(Dataset entries)

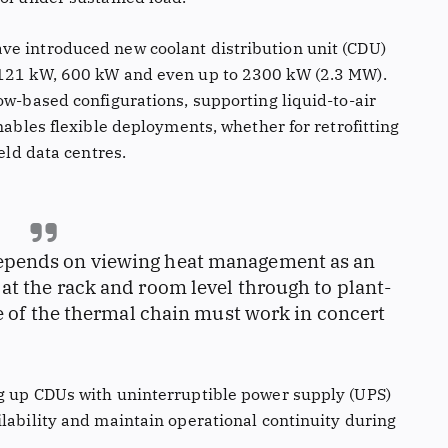
ve introduced new coolant distribution unit (CDU)
 121 kW, 600 kW and even up to 2300 kW (2.3 MW).
ow-based configurations, supporting liquid-to-air
nables flexible deployments, whether for retrofitting
ield data centres.
 depends on viewing heat management as an
t the rack and room level through to plant-
ge of the thermal chain must work in concert
ng up CDUs with uninterruptible power supply (UPS)
ilability and maintain operational continuity during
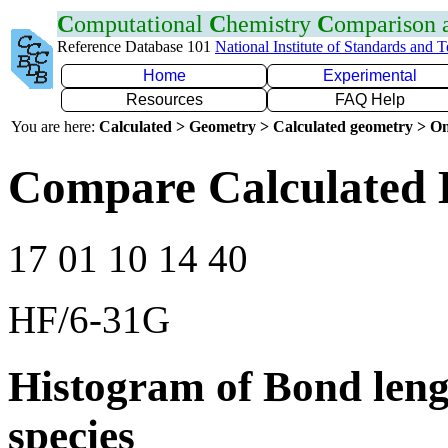
C
omputational
C
hemistry
C
omparison
Reference Database 101
National Institute of Standards and 
Home
Experimental
Resources
FAQ Help
You are here:
Calculated > Geometry > Calculated geometry > On
Compare Calculated 
17 01 10 14 40
HF/6-31G
Histogram of Bond leng
species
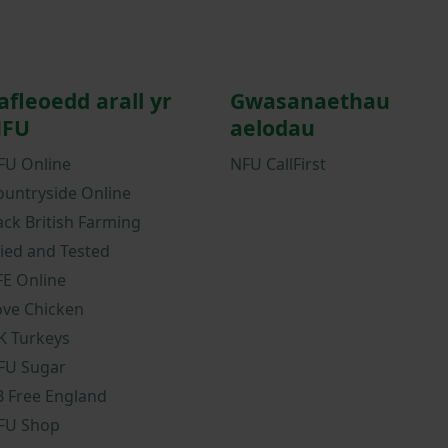
afleoedd arall yr
Gwasanaethau
FU
aelodau
FU Online
NFU CallFirst
ountryside Online
ack British Farming
ried and Tested
FE Online
ove Chicken
K Turkeys
FU Sugar
B Free England
FU Shop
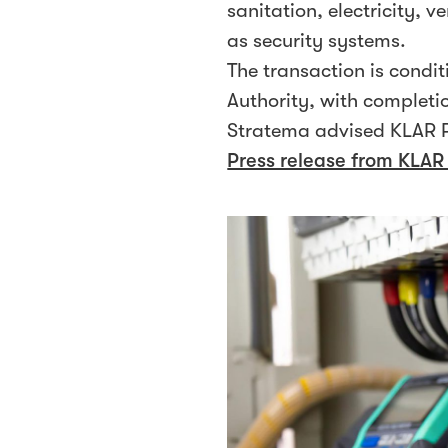
sanitation, electricity, v
as security systems.
The transaction is cond
Authority, with completi
Stratema advised KLAR P
Press release from KLAR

:: WHAT IS EXPECTED ::
Working down from the line that contains "as security systems.", retype each line exactly through the last line of the data, and give nothing else.

:: ANSWER FOR THIS EXERCISE ::
as security systems.
The transaction is cond
Authority, with completi
Stratema advised KLAR P
Press release from KLAR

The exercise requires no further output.